Division of Cardiology, Department of Internal Medicine, University Hospital Rostock, Rostock, Germany.
J Cell Mol Med. 2012 Apr;16(4):852-64. doi: 10.1111/j.1582-4934.2011.01358.x.
Autologous bone marrow cell transplantation (BMCs-Tx) is a promising novel option for treatment of cardiovascular disease. We analysed in a randomized controlled study the influence of the intracoronary autologous freshly isolated BMCs-Tx on the mobilization of bone marrow-derived circulating progenitor cells (BM-CPCs) in patients with acute myocardial infarction (AMI). Sixty-two patients with AMI were randomized to either freshly isolated BMCs-Tx or to a control group without cell therapy. Peripheral blood (PB) concentrations of CD34/45(+) - and CD133/45(+)-circulating progenitor cells were measured by flow cytometry in 42 AMI patients with cell therapy as well as in 20 AMI patients without cell therapy as a control group on days 1, 3, 5, 7, 8 and 3, 6 as well as 12 months after AMI. Global ejection fraction (EF) and the size of infarct area were determined by left ventriculography. We observed in patients with freshly isolated BMCs-Tx at 3 and 12 months follow up a significant reduction of infarct size and increase of global EF as well as infarct wall movement velocity. The mobilization of CD34/45(+) and CD133/45(+) BM-CPCs significantly increased with a peak on day 7 as compared to baseline after AMI in both groups (CD34/45(+): P < 0.001, CD133/45(+): P < 0.001). Moreover, this significant mobilization of BM-CPCs existed 3, 6 and 12 months after cell therapy compared to day 1 after AMI. In control group, there were no significant differences of CD34/45(+) and CD133/45(+) BM-CPCs mobilization between day 1 and 3, 6 and 12 months after AMI. Intracoronary transplantation of autologous freshly isolated BMCs by use of point of care system in patients with AMI may enhance and prolong the mobilization of CD34/45(+) and CD133/45(+) BM-CPCs in PB and this might increase the regenerative potency after AMI.

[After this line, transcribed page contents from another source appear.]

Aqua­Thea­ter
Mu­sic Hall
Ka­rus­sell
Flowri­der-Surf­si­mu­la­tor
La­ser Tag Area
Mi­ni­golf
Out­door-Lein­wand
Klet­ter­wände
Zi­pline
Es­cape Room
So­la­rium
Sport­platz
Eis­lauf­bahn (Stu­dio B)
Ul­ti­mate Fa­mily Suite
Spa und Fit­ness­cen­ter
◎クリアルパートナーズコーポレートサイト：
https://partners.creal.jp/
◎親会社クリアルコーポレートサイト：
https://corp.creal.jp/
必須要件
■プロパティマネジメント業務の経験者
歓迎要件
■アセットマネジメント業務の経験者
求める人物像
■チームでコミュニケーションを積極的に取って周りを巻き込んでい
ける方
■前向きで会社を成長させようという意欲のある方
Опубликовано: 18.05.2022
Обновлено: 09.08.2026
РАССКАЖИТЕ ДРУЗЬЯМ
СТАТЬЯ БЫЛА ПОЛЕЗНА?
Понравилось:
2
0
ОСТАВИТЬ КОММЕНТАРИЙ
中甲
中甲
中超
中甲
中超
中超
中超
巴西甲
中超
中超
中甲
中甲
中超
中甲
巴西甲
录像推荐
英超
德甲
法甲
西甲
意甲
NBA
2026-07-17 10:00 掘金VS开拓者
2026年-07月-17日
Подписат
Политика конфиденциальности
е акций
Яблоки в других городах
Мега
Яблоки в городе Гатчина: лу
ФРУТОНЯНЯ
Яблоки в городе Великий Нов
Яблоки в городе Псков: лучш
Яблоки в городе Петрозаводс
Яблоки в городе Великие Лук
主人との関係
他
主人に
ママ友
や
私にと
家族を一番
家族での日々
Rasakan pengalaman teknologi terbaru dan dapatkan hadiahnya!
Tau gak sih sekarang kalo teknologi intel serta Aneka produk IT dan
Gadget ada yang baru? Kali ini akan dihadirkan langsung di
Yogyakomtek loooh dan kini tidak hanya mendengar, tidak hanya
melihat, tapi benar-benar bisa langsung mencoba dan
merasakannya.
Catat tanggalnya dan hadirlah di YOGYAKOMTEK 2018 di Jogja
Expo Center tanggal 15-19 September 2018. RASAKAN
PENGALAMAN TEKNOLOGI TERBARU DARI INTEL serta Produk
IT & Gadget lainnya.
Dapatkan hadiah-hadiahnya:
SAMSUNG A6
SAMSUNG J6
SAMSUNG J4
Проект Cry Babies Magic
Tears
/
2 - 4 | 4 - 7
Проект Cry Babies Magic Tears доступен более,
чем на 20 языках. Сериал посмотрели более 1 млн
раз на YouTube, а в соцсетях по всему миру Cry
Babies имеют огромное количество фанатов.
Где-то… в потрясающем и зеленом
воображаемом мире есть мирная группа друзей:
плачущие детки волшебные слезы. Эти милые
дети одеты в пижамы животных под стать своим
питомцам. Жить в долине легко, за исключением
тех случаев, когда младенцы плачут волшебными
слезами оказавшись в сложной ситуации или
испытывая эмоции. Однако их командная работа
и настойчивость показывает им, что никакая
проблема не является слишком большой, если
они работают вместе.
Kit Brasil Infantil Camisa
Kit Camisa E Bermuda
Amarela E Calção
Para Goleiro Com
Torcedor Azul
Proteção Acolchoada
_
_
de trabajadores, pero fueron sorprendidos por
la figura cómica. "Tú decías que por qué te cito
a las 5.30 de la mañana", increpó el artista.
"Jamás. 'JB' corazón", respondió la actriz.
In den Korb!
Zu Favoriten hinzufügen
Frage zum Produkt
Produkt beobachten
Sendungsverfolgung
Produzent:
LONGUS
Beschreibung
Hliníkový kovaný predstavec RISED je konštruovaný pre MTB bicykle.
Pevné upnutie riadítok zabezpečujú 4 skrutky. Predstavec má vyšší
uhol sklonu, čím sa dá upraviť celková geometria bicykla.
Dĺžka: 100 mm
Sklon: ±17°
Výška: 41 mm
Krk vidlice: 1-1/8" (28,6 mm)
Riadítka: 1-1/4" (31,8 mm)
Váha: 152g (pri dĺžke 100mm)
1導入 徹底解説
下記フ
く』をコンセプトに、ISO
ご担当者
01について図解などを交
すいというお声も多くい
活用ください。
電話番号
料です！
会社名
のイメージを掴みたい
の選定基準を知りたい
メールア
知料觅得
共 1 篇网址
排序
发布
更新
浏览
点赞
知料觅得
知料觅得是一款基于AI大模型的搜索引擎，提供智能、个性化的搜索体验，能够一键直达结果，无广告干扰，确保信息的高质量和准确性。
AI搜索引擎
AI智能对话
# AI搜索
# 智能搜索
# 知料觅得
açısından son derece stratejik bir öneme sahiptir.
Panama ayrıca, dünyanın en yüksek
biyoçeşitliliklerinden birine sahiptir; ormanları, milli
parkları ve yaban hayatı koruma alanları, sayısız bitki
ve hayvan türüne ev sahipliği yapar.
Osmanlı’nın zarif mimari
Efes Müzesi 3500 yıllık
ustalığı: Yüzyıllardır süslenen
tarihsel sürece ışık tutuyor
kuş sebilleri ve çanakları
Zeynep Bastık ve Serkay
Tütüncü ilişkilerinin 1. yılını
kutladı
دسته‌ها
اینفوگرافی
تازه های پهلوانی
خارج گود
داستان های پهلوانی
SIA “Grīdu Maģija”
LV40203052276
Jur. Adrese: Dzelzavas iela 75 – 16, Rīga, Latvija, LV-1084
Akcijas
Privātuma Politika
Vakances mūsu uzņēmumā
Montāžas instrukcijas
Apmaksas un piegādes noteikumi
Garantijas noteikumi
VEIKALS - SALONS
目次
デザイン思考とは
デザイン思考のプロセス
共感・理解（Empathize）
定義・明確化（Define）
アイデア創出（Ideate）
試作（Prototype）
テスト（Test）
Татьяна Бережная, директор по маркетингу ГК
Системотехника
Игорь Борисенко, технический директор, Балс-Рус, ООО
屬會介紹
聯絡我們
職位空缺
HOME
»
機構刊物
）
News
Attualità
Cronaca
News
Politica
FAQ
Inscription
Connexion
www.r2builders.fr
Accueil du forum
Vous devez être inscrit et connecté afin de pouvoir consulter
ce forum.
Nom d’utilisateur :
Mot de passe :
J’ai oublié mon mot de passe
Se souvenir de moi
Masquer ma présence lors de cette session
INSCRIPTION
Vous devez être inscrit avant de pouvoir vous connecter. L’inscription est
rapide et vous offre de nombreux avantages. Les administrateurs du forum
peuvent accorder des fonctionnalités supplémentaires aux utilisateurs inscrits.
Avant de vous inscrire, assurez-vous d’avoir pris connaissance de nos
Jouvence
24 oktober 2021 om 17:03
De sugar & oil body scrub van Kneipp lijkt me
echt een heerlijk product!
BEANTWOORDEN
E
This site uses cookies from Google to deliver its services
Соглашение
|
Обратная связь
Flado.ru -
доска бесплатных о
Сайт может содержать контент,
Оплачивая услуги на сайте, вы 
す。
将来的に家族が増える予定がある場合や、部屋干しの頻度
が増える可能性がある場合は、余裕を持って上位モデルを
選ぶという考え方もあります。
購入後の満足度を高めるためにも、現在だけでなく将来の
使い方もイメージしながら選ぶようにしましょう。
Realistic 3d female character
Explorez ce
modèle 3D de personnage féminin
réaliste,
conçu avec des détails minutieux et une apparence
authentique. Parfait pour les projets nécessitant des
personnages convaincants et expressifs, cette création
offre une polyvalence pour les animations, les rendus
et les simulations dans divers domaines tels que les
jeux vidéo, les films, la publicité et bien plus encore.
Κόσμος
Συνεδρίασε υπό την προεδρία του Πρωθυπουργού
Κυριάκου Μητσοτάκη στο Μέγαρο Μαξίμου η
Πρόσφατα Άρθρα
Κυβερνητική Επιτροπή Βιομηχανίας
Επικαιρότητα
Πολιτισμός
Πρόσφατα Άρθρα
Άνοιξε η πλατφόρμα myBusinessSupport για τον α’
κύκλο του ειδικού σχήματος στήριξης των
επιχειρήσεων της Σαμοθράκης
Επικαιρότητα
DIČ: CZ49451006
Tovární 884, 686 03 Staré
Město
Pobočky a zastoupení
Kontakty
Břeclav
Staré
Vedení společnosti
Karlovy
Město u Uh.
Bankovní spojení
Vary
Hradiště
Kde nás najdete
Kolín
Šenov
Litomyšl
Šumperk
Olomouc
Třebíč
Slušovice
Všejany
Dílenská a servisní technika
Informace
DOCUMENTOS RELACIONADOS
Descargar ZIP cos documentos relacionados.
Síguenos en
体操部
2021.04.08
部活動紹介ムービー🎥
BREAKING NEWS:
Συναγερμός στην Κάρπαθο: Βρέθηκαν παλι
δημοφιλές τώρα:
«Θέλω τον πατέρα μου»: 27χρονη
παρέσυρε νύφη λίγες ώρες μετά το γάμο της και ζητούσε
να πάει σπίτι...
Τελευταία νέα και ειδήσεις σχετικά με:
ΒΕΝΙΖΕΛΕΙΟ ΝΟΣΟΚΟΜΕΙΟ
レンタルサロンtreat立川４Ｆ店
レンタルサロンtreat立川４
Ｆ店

自体骨髓细胞移植(BMCs-Tx)是治疗心血管疾病的一种很有前途的新方法。我们在一项随机对照研究中分析了经冠状动脉自体新鲜分离的 BMCs-Tx 对急性心肌梗死(AMI)患者骨髓来源循环祖细胞(BM-CPCs)动员的影响。62 例 AMI 患者随机分为新鲜分离的 BMCs-Tx 组或无细胞治疗的对照组。42 例接受细胞治疗的 AMI 患者和 20 例无细胞治疗的 AMI 患者作为对照组,通过流式细胞术检测外周血(PB)中 CD34/45(+) - 和 CD133/45(+)-循环祖细胞的浓度,分别于 AMI 后第 1、3、5、7、8 天以及 3、6 和 12 个月进行检测。左心室造影术确定整体射血分数(EF)和梗死面积大小。我们观察到在接受新鲜分离的 BMCs-Tx 治疗的患者中,在 3 个月和 12 个月的随访中,梗死面积显著缩小,整体 EF 增加,梗死壁运动速度加快。两组患者在 AMI 后第 7 天与基线相比,CD34/45(+) 和 CD133/45(+)BM-CPC 的动员均显著增加(CD34/45(+):P<0.001,CD133/45(+):P<0.001)。此外,与 AMI 后第 1 天相比,细胞治疗后 3、6 和 12 个月时,BM-CPC 的这种显著动员仍然存在。在对照组中,与 AMI 后第 1 天相比,CD34/45(+)和 CD133/45(+)BM-CPC 的动员在第 3、6 和 12 个月时没有显著差异。在 AMI 患者中使用即时护理系统经冠状动脉移植自体新鲜分离的 BMCs 可能增强和延长 PB 中 CD34/45(+)和 CD133/45(+)BM-CPC 的动员,并可能增加 AMI 后的再生潜力。